18|11|2010 - 17h50In crowded ethanol market, waste has the edge
Ethanol from waste is cheaper than others feedstocks and avoids the food controversy.
By Iris Kuo at VentureBeat
This week saw some bad news for ethanol. The American petroleum industry’s main lobbying arm filed a lawsuit to fight the EPA’s new ruling that cars made in or after 2007 can use a 15 percent ethanol blend.
On top of that, it looks like Congress is considering not renewing generous ethanol subsidies (which will expire at the end of this year) and opening up the U.S. ethanol market to outside players like companies in Brazil, which have thrived in the sugar cane-to-ethanol business.
So what’s an ethanol company gotta do to stay ahead?
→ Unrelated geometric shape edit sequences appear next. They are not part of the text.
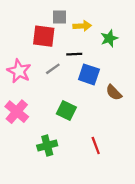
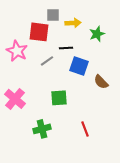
pink star: (19, 71) -> (17, 51), moved
green square: (66, 111) -> (59, 98), turned -30

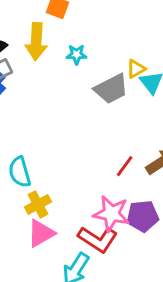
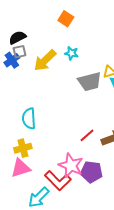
yellow arrow: (36, 42) -> (45, 60), moved, turned 30
cyan semicircle: (20, 172) -> (29, 118), moved

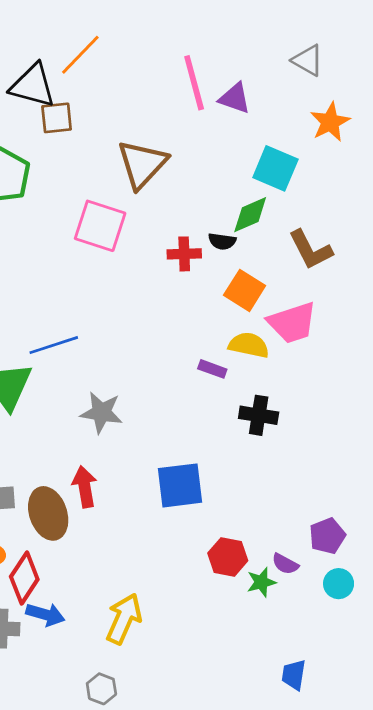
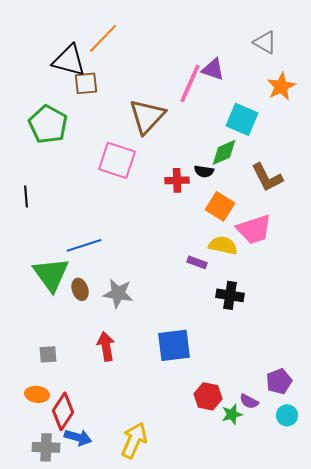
pink line: (194, 83) -> (190, 83), moved, turned 39
brown ellipse: (48, 513) -> (80, 289), moved, size x0.6

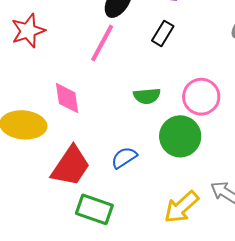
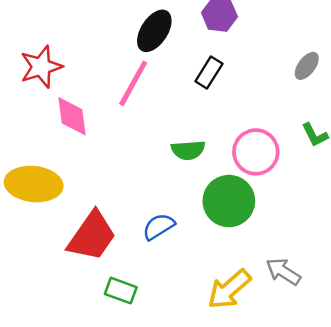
pink diamond: (67, 98) -> (72, 116), moved
green rectangle: (94, 209) -> (121, 291), size x0.7

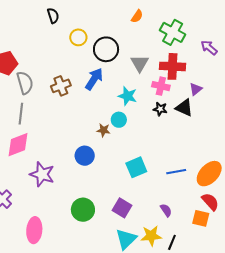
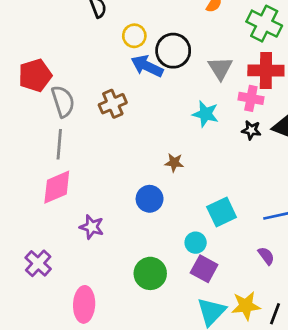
blue arrow: (94, 79) -> (147, 66), moved, turned -95
cyan circle: (119, 120) -> (196, 243), moved
purple star: (42, 174) -> (92, 227), size x0.7
purple semicircle: (166, 210) -> (266, 256), moved

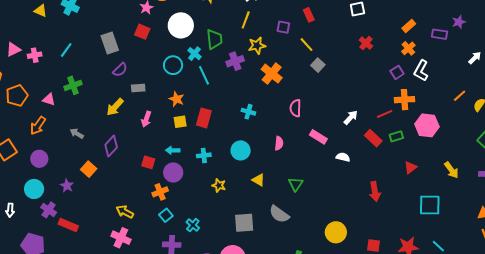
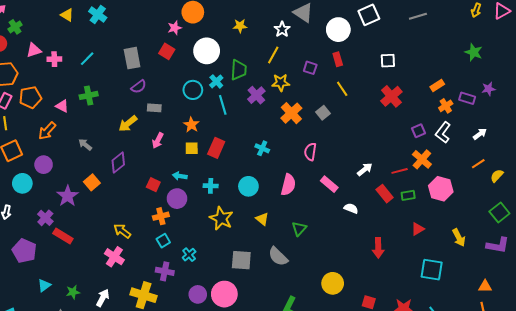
red cross: (366, 43) -> (391, 96), size x1.5
yellow line: (306, 45) -> (342, 89), moved
orange cross: (408, 48) -> (446, 106), moved
white arrow: (475, 58) -> (480, 134), moved
purple cross: (235, 61) -> (256, 95), turned -30
gray square: (318, 65) -> (323, 113), moved
orange cross: (405, 100) -> (422, 159), turned 36
pink semicircle: (279, 143) -> (288, 185), size x1.5
yellow star: (219, 185) -> (221, 218), size x1.6
purple star: (67, 186) -> (68, 196), size x1.5
cyan circle: (34, 189) -> (22, 183), moved

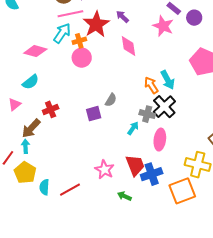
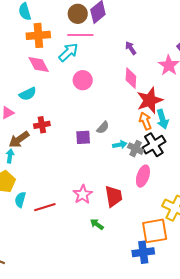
red star: (96, 24) -> (150, 100), moved
orange cross: (79, 41) -> (38, 35), moved, size x1.6
pink diamond: (35, 51) -> (39, 64), turned 35
cyan arrow: (133, 128) -> (120, 145), moved, turned 32
blue cross: (152, 174) -> (143, 252), moved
The good news is, biofuels and solar technology are the most likely of all alternative energies to reach the holy grail of grid parity in the next decade — that is, they may become competitive with traditional energy sources, according to a new report from Boston Consulting Group.
What’s more, it looks like the smart bets are on biofuels companies that use waste as a feedstock, according to Lux Research analyst Andrew Soare. One of the companies doing this is Ineos Bio, a subsidiary of Ineos, a big chemicals company with sales around $24.8 billion.
In Florida, Ineos Bio is kicking off the construction of a $100 million waste-to-ethanol commercial-scale plant that will have eight million gallons of capacity. Enerkem is currently working on a 10 million gallon capacity facility in Canada that will purportedly be the first in the world to turn municipal waste to ethanol.
“Though the scale isn’t a big deal, the fact that the technology converts waste to ethanol is indeed a big deal,” Soare said.
Ineos Bio can take a wide assortment of renewable biomasses like wood, vegetative and yard waste, and municipal solid wastes and convert them into ethanol. Fellow ethanol companies Enerkem and Coskata also use waste as a feedstock, which is a distinct advantage. Both of those companies were named on this year’s list of top 100 cleantech companies, compiled by the Cleantech Group.
Why is waste as a feedstock an advantage, you ask?
Well, first and foremost, it’s cheaper than other feedstocks. When you take into account the cost of cultivation, land use and transport for other sources like corn and sugar, feedstocks are usually the “highest single component of cost,” Soare said. In some cases, companies even get paid to haul away the garbage.
Waste avoids the controversy that flares when food sources like corn, sugar, and soy get crunched into ethanol. Ethanol derived from waste also gets classified as an advanced biofuel, so it doesn’t compete with corn-based ethanol for government subsidies.
“Biofuel companies need to cut costs drastically to compete with a massively scaled commodity like oil, and reducing the biggest chunk of that cost profile, feedstock, will drive these companies towards petroleum parity,” Soare said.
Ineos Bio may well be poised to surge thanks to the financial might of its parent company, while Enerkem still depends on the government to fund its commercial facilities, Soare said in his Lux analysis. However, that 14.8 billion gallons of ethanol capacity Soare is forecasting for 2012 gets mighty close to the 16 billion gallons of demand forecasted for that same time. Update: Enerkem’s vice president of government affairs and communications Marie-Hélène Labrie emailed us to say the company draws funding from a “diverse” set of sources, saying: “Enerkem is well-backed financially by high-caliber investors, such as Waste Management, Rho Ventures and Braemar Energy Venture. All cellulosic biofuel companies, including Ineos Bio, receive government funding for their first plants.”